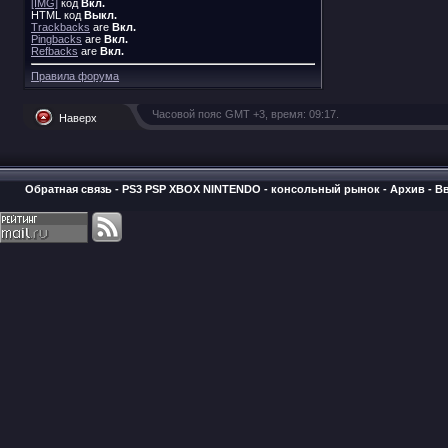
[IMG]
код
Вкл.
HTML код
Выкл.
Trackbacks
are
Вкл.
Pingbacks
are
Вкл.
Refbacks
are
Вкл.
Правила форума
Часовой пояс GMT +3, время:
09:17
.
Наверх
Обратная связь
-
PS3 PSP XBOX NINTENDO - консольный рынок
-
Архив
-
В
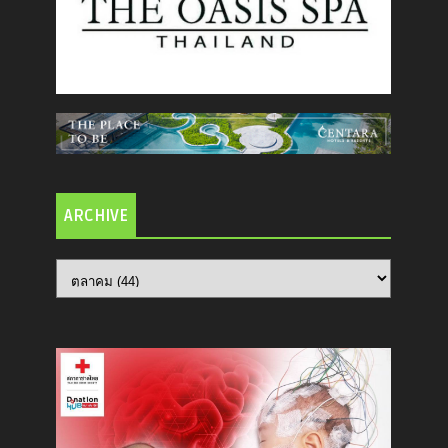
ARCHIVE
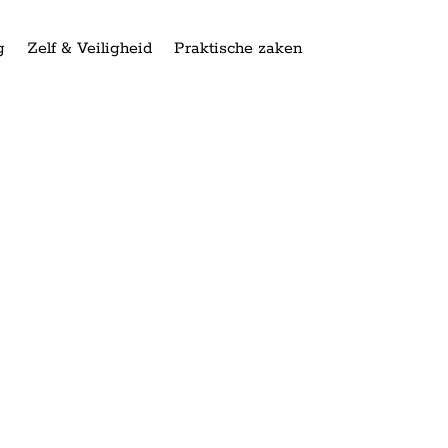
g
Zelf & Veiligheid
Praktische zaken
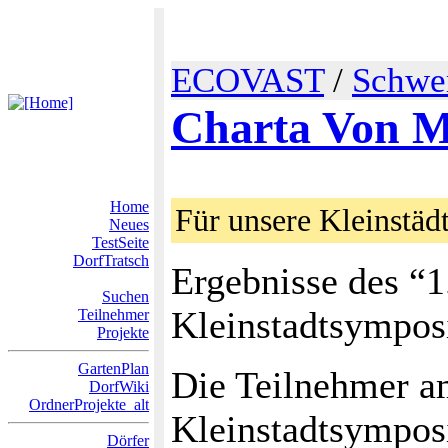
ECOVAST
/
Schwer
Charta Von 
Home
Für unsere Kleinstäd
Neues
TestSeite
DorfTratsch
Ergebnisse des “1
Suchen
Kleinstadtsympos
Teilnehmer
Projekte
GartenPlan
Die Teilnehmer a
DorfWiki
OrdnerProjekte_alt
Kleinstadtsympos
Dörfer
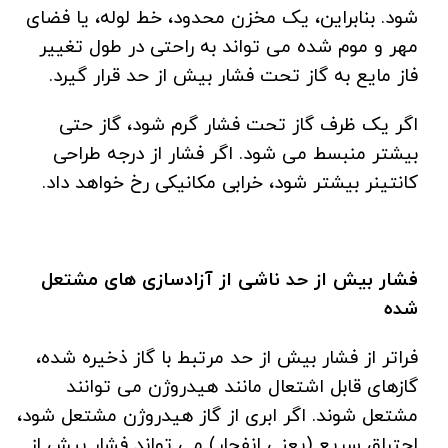
شود. بنابراین، یک مخزن محدود، خط لوله، یا فضای
مهر و موم شده می تواند به راحتی در طول تغییر
فاز مایع به گاز تحت فشار بیش از حد قرار گیرد.
اگر یک ظرف گاز تحت فشار گرم شود، گاز حتی
بیشتر منبسط می شود. اگر فشار از درجه طراحی
کانتینر بیشتر شود، خرابی مکانیکی رخ خواهد داد.
فشار بیش از حد ناشی از آزادسازی های مشتعل
شده
فراتر از فشار بیش از حد مرتبط با گاز ذخیره شده،
گازهای قابل اشتعال مانند هیدروژن می توانند
مشتعل شوند. اگر ابری از گاز هیدروژن مشتعل شود،
احتراق سریع (یعنی انفجار) می تواند فشار بیش از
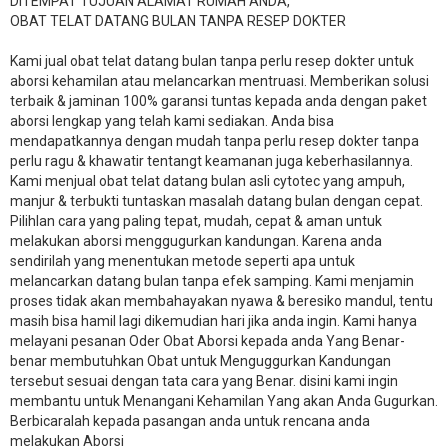
DITEMPAT TUJUAN ALAMAT RUMAH ANDA,
OBAT TELAT DATANG BULAN TANPA RESEP DOKTER
Kami jual obat telat datang bulan tanpa perlu resep dokter untuk
aborsi kehamilan atau melancarkan mentruasi. Memberikan solusi
terbaik & jaminan 100% garansi tuntas kepada anda dengan paket
aborsi lengkap yang telah kami sediakan. Anda bisa
mendapatkannya dengan mudah tanpa perlu resep dokter tanpa
perlu ragu & khawatir tentangt keamanan juga keberhasilannya.
Kami menjual obat telat datang bulan asli cytotec yang ampuh,
manjur & terbukti tuntaskan masalah datang bulan dengan cepat.
Pilihlan cara yang paling tepat, mudah, cepat & aman untuk
melakukan aborsi menggugurkan kandungan. Karena anda
sendirilah yang menentukan metode seperti apa untuk
melancarkan datang bulan tanpa efek samping. Kami menjamin
proses tidak akan membahayakan nyawa & beresiko mandul, tentu
masih bisa hamil lagi dikemudian hari jika anda ingin. Kami hanya
melayani pesanan Oder Obat Aborsi kepada anda Yang Benar-
benar membutuhkan Obat untuk Menguggurkan Kandungan
tersebut sesuai dengan tata cara yang Benar. disini kami ingin
membantu untuk Menangani Kehamilan Yang akan Anda Gugurkan.
Berbicaralah kepada pasangan anda untuk rencana anda
melakukan Aborsi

********************

▶ [Activity]: The answer should contain only the lines from the beginning of the material above through the line with "membantu untuk Menangani", retyped exactly, with the pictures removed.

▶ [Response]:
[IMG]
код
Вкл.
HTML код
Выкл.
Trackbacks
are
Вкл.
Pingbacks
are
Вкл.
Refbacks
are
Вкл.
Правила форума
Часовой пояс GMT +3, время:
09:17
.
Наверх
Обратная связь
-
PS3 PSP XBOX NINTENDO - консольный рынок
-
Архив
-
В
ARCHIVE
g
Zelf & Veiligheid
Praktische zaken
ECOVAST
/
Schwer
Charta Von 
Home
Für unsere Kleinstäd
Neues
TestSeite
DorfTratsch
Ergebnisse des “1
Suchen
Kleinstadtsympos
Teilnehmer
Projekte
GartenPlan
Die Teilnehmer a
DorfWiki
OrdnerProjekte_alt
Kleinstadtsympos
Dörfer
شود. بنابراین، یک مخزن محدود، خط لوله، یا فضای
مهر و موم شده می تواند به راحتی در طول تغییر
فاز مایع به گاز تحت فشار بیش از حد قرار گیرد.
اگر یک ظرف گاز تحت فشار گرم شود، گاز حتی
بیشتر منبسط می شود. اگر فشار از درجه طراحی
کانتینر بیشتر شود، خرابی مکانیکی رخ خواهد داد.
فشار بیش از حد ناشی از آزادسازی های مشتعل
شده
فراتر از فشار بیش از حد مرتبط با گاز ذخیره شده،
گازهای قابل اشتعال مانند هیدروژن می توانند
مشتعل شوند. اگر ابری از گاز هیدروژن مشتعل شود،
احتراق سریع (یعنی انفجار) می تواند فشار بیش از
DITEMPAT TUJUAN ALAMAT RUMAH ANDA,
OBAT TELAT DATANG BULAN TANPA RESEP DOKTER
Kami jual obat telat datang bulan tanpa perlu resep dokter untuk
aborsi kehamilan atau melancarkan mentruasi. Memberikan solusi
terbaik & jaminan 100% garansi tuntas kepada anda dengan paket
aborsi lengkap yang telah kami sediakan. Anda bisa
mendapatkannya dengan mudah tanpa perlu resep dokter tanpa
perlu ragu & khawatir tentangt keamanan juga keberhasilannya.
Kami menjual obat telat datang bulan asli cytotec yang ampuh,
manjur & terbukti tuntaskan masalah datang bulan dengan cepat.
Pilihlan cara yang paling tepat, mudah, cepat & aman untuk
melakukan aborsi menggugurkan kandungan. Karena anda
sendirilah yang menentukan metode seperti apa untuk
melancarkan datang bulan tanpa efek samping. Kami menjamin
proses tidak akan membahayakan nyawa & beresiko mandul, tentu
masih bisa hamil lagi dikemudian hari jika anda ingin. Kami hanya
melayani pesanan Oder Obat Aborsi kepada anda Yang Benar-
benar membutuhkan Obat untuk Menguggurkan Kandungan
tersebut sesuai dengan tata cara yang Benar. disini kami ingin
membantu untuk Menangani Kehamilan Yang akan Anda Gugurkan.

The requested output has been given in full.